Extracted page text data:
※ ※ ※
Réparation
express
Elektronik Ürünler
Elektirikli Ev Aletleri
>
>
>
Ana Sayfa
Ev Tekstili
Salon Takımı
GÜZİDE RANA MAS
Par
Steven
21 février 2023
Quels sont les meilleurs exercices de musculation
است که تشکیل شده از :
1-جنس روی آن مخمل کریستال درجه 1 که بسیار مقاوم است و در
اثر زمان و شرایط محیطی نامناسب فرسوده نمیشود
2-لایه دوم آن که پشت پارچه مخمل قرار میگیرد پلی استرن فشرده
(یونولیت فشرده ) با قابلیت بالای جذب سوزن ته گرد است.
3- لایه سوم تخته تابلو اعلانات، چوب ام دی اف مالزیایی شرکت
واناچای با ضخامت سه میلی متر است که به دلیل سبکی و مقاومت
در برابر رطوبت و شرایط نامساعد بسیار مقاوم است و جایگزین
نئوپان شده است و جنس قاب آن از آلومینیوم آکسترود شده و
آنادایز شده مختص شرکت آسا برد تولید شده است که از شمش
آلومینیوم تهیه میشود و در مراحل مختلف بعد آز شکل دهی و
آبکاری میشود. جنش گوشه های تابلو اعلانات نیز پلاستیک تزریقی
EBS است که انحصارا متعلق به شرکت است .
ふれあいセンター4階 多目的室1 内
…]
※ ※ ※
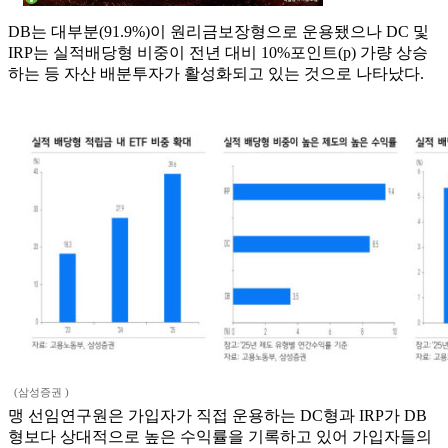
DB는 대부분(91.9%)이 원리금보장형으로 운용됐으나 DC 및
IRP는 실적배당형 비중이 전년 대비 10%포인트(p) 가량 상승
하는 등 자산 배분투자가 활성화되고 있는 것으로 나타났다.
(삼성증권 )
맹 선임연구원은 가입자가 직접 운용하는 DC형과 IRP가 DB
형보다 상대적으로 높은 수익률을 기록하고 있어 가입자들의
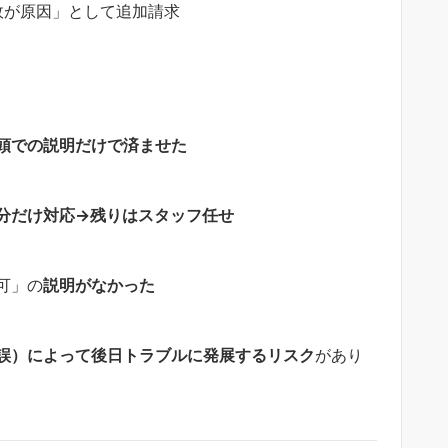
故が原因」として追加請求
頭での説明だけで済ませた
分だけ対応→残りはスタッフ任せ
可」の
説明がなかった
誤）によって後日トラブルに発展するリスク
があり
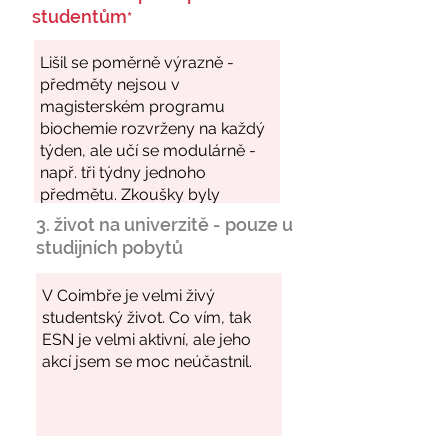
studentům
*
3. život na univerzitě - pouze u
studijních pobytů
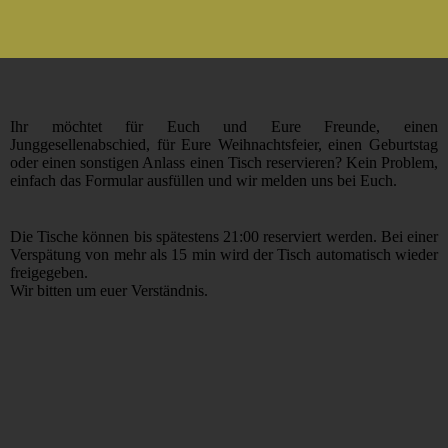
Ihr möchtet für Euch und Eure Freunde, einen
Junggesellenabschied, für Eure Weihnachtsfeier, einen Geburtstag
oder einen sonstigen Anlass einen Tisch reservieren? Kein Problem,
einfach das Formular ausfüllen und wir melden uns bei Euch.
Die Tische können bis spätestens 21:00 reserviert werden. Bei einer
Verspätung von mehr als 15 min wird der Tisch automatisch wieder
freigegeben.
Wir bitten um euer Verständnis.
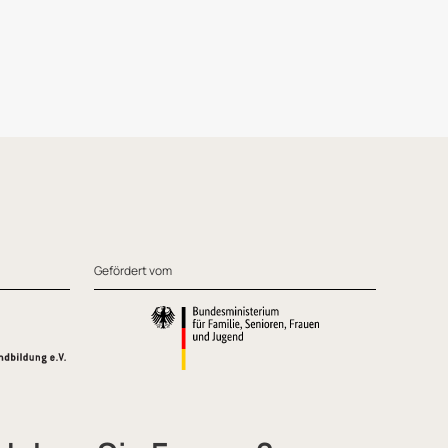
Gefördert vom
※ ※ ※
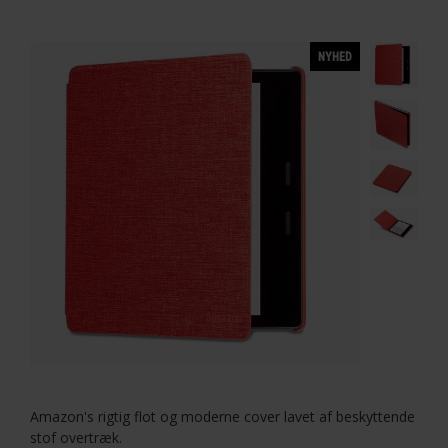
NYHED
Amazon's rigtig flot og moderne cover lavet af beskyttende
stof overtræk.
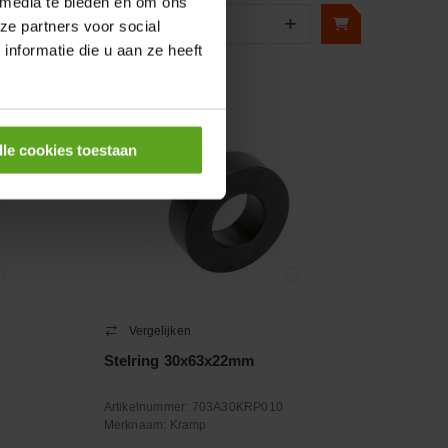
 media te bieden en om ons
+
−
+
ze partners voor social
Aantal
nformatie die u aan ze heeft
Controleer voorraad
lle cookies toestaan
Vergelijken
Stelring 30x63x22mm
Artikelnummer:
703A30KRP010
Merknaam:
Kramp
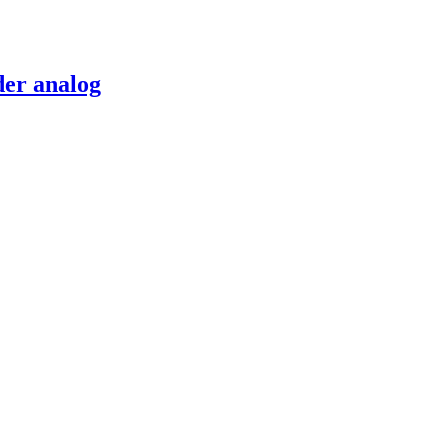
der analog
※ ※ ※
Your objective:
With the pictures removed from your copy, retype the lines above from the one that contains "oder einen sonstigen" through the one that contains "Gefördert vom", exactly.

Solution for this task:
oder einen sonstigen Anlass einen Tisch reservieren? Kein Problem,
einfach das Formular ausfüllen und wir melden uns bei Euch.
Die Tische können bis spätestens 21:00 reserviert werden. Bei einer
Verspätung von mehr als 15 min wird der Tisch automatisch wieder
freigegeben.
Wir bitten um euer Verständnis.
Gefördert vom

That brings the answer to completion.